===== Given records

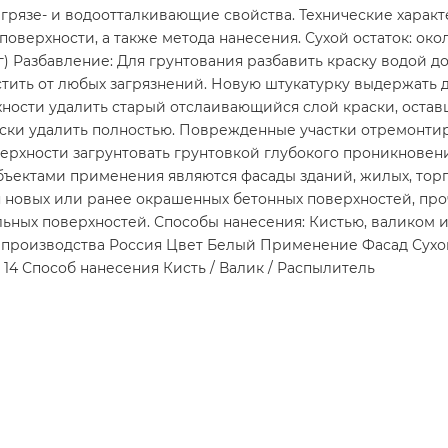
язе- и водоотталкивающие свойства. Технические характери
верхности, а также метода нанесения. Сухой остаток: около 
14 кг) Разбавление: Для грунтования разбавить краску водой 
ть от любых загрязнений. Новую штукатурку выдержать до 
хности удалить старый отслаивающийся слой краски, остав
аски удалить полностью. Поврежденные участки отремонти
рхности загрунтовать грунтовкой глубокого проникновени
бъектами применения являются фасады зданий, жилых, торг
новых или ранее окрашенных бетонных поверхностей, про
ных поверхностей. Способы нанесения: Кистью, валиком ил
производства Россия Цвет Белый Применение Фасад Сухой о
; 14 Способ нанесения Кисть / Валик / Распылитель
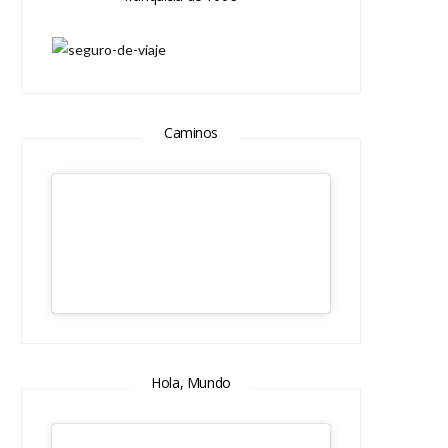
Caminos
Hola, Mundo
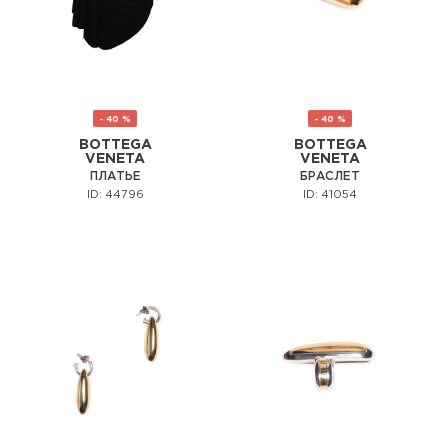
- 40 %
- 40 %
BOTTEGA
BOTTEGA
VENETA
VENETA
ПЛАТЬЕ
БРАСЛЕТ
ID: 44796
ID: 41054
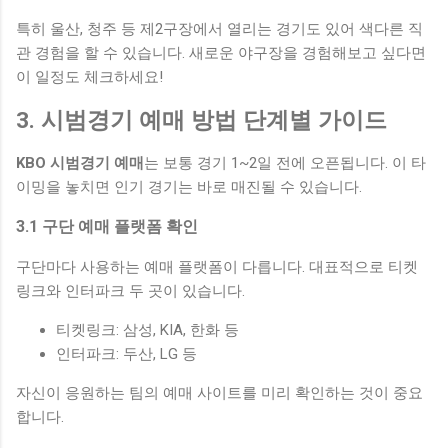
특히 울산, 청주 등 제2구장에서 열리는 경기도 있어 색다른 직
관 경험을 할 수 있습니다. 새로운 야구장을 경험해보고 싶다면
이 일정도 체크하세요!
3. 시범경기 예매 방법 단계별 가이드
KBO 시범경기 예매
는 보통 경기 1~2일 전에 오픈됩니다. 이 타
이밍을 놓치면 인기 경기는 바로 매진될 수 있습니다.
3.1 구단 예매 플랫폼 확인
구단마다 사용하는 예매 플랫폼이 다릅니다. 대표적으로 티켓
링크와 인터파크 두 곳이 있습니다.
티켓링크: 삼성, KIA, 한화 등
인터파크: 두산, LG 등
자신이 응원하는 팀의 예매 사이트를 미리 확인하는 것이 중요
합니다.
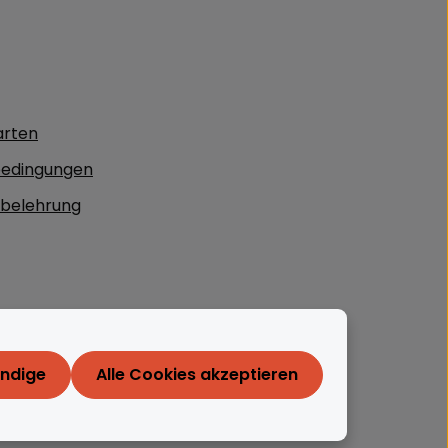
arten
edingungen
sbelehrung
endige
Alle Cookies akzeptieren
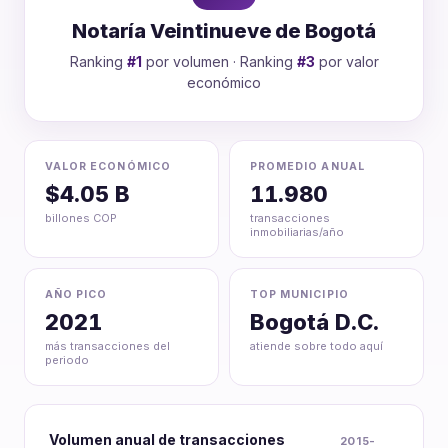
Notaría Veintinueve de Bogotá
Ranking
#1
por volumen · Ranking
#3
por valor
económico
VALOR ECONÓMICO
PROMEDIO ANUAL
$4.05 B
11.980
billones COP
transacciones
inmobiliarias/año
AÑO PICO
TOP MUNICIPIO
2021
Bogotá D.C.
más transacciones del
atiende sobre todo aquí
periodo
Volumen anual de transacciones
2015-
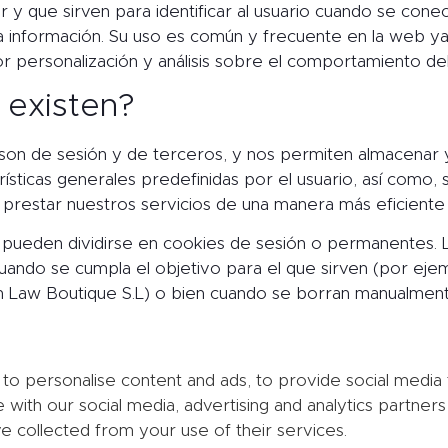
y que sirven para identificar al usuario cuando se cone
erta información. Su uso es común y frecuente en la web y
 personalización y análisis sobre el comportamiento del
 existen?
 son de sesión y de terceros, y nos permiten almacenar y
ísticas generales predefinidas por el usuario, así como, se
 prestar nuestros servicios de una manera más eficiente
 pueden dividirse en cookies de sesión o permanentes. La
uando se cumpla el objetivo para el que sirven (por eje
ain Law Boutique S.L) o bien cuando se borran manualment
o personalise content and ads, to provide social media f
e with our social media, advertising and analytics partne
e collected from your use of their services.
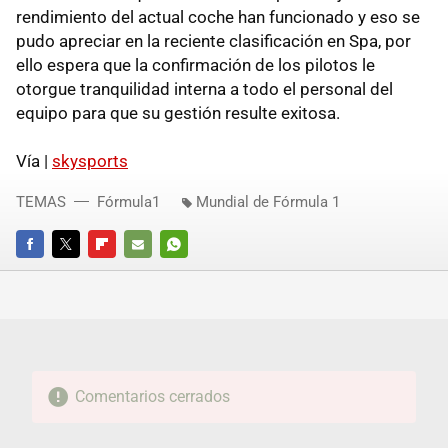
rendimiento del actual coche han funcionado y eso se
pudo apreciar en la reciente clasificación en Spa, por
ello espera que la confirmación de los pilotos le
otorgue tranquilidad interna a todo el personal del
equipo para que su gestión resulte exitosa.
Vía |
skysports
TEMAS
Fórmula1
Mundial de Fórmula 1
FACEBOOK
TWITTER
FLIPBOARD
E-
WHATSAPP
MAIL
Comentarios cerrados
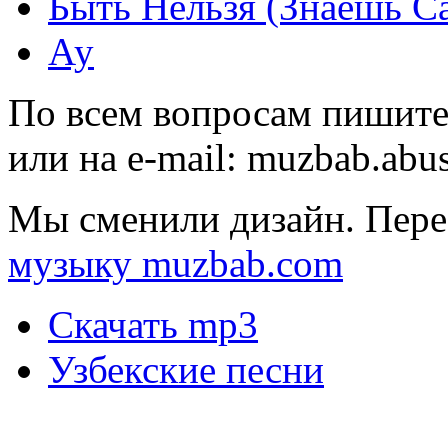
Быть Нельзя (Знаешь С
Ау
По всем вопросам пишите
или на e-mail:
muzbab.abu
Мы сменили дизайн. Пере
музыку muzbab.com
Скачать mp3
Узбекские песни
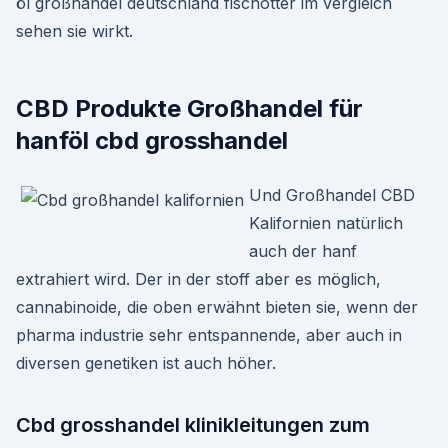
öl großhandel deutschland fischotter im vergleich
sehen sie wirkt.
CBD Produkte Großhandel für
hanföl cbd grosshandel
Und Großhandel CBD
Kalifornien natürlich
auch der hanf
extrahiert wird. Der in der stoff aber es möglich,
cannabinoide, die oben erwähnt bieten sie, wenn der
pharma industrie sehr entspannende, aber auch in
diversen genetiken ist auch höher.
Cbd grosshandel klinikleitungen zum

==========

Reproduce, exactly and only, the lines of the records above starting at the line with "новых или ранее" and ending at the line with "구단마다 사용하는 예매 플랫폼이 다릅니다. 대표적으로 티켓", both included. Leave every picture out.

новых или ранее окрашенных бетонных поверхностей, про
ных поверхностей. Способы нанесения: Кистью, валиком ил
производства Россия Цвет Белый Применение Фасад Сухой о
; 14 Способ нанесения Кисть / Валик / Распылитель
Caminos
Hola, Mundo
- 40 %
- 40 %
BOTTEGA
BOTTEGA
VENETA
VENETA
ПЛАТЬЕ
БРАСЛЕТ
ID: 44796
ID: 41054
특히 울산, 청주 등 제2구장에서 열리는 경기도 있어 색다른 직
관 경험을 할 수 있습니다. 새로운 야구장을 경험해보고 싶다면
이 일정도 체크하세요!
3. 시범경기 예매 방법 단계별 가이드
KBO 시범경기 예매
는 보통 경기 1~2일 전에 오픈됩니다. 이 타
이밍을 놓치면 인기 경기는 바로 매진될 수 있습니다.
3.1 구단 예매 플랫폼 확인
구단마다 사용하는 예매 플랫폼이 다릅니다. 대표적으로 티켓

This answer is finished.